If your birthday falls within the statutes for required hunter education and fur harvesting education you must have proof of education before being accepted.

A person qualifying under this Act and desiring to obtain a Kansas Indian License should contact Kansas Department of Wildlife & Parks office and fill out an application form.



Anyone with a permanent physical disability that prevents him or her from hunting safely may apply for a Disability Assistance Permit. The permit allows a designated, licensed person to assist in the harvest of game while accompanying the permit holder. (This privilege also applies to fishing.) For more information or applications, contact the Kansas Department of Wildlife, Parks and Tourism , Law Enforcement Division.
The person assisting the disabled person does not need a license.


Persons certified by a physician as having a permanent disability may be eligible for special permits allowing them to hunt from a parked vehicle or hunt big game with a crossbow or draw-locking device. For more information on these permits, contact a department regional office . Migratory game birds cannot be hunted from a vehicle (except a boat not under way), even with a disability permit.


The following persons are not required to have a hunting license:

  • owners of land or tenants of land leased for agriculture, and immediate family members living with resident landowners and resident or nonresident tenants, while hunting or furharvesting on this land;
  • legally-defined Native American Kansas residents (apply for free license);
  • nonresidents using field trial permits issued by KDWPT; and
  • residents 15 and younger or 75 and older.

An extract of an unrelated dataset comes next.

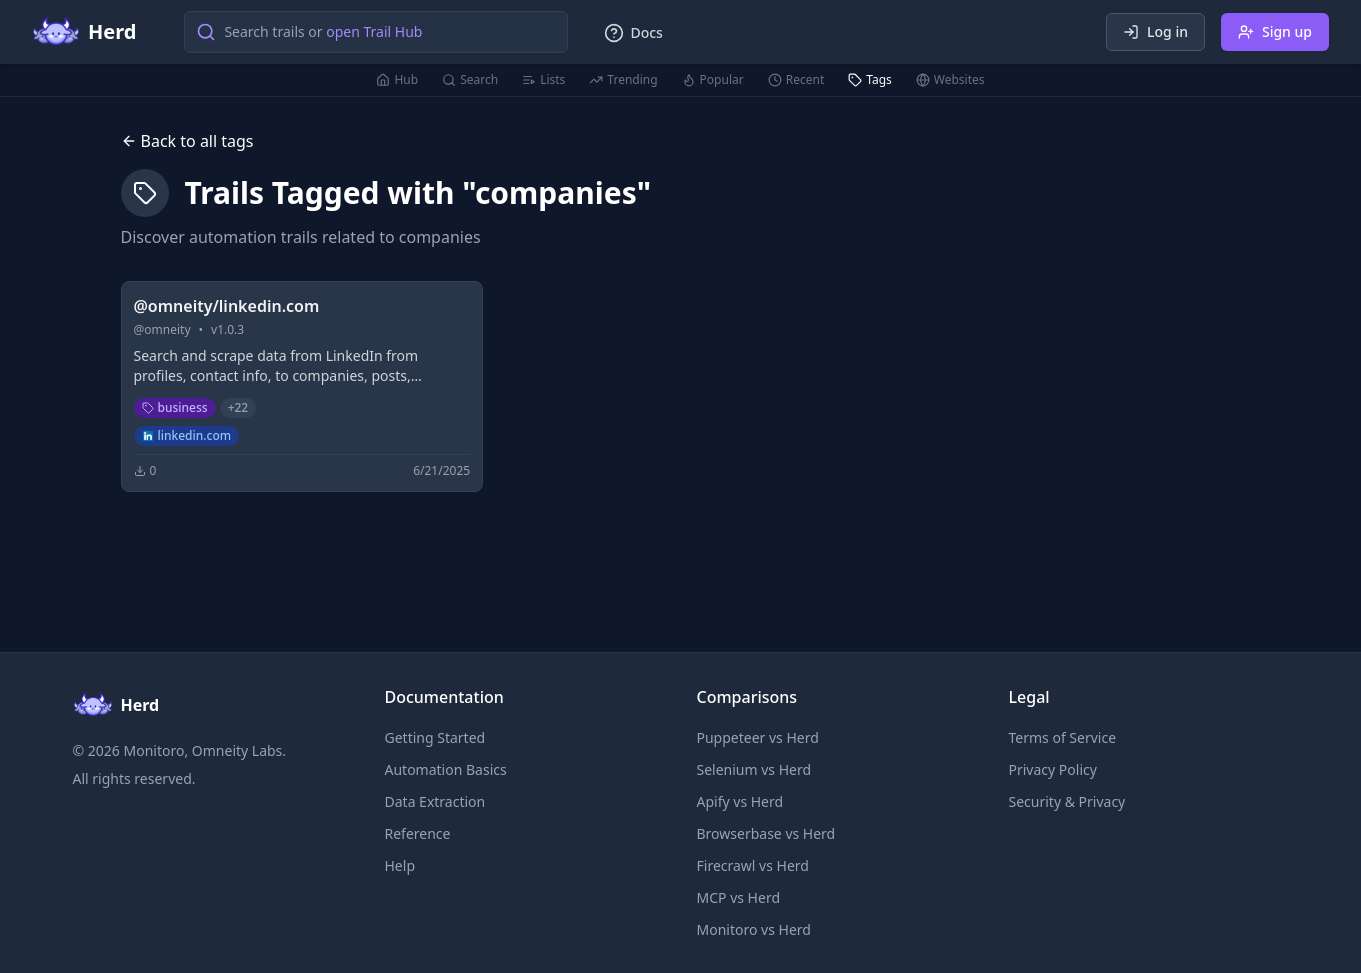  I want to click on Firecrawl vs Herd, so click(753, 865).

A furharvester license is required to hunt, trap, or pursue (run) furbearing animals (see Page 31), or to sell their pelts. A furharvester license is required to trap coyotes, and a hunting license is required to hunt them. The same license required to take coyotes is required to sell their pelts. Unlicensed, non-participating observers may accompany a licensed furharvester but may not carry or use equipment, control dogs, or otherwise assist with furharvesting activities.

Residents under 15 years old may purchase a junior furharvester license at a reduced price.


The following persons are not required to have a furharvester license:

  • owners of land or tenants of land leased or rented for agricultural purposes, and
  • immediate family members living with them, while furharvesting on this land;
  • residents 13 and younger accompanied by a licensed furharvester;
  • legally-defined Native American Kansas residents (must apply for free license);
  • nonresidents using field trial permits issued by KDWP.

This applies to furharvesting only; a furharvester license is required of these exempt individuals when selling furbearers or their pelts.


Free park vehicle permits and hunting and fishing licenses are available to active members of the Kansas National Guard. Free hunting and fishing licenses are available to honorably discharged resident veterans with certified service-related disabilities of 30 percent or more. Applications may be obtained on the license and permit page.


Military personnel hunting or furharvesting ARE required to have hunting or furharvesting licenses. Nonresident military personnel not stationed in Kansas must have a nonresident license. Active-duty members who were Kansas residents immediately prior to enlistment – and their immediate family members living with them – may purchase a resident license, regardless of duty station.

Active-duty nonresident military personnel stationed in Kansas may hunt or furharvest with a resident hunting or furharvesting license, if they carry evidence identifying them as active-duty military personnel.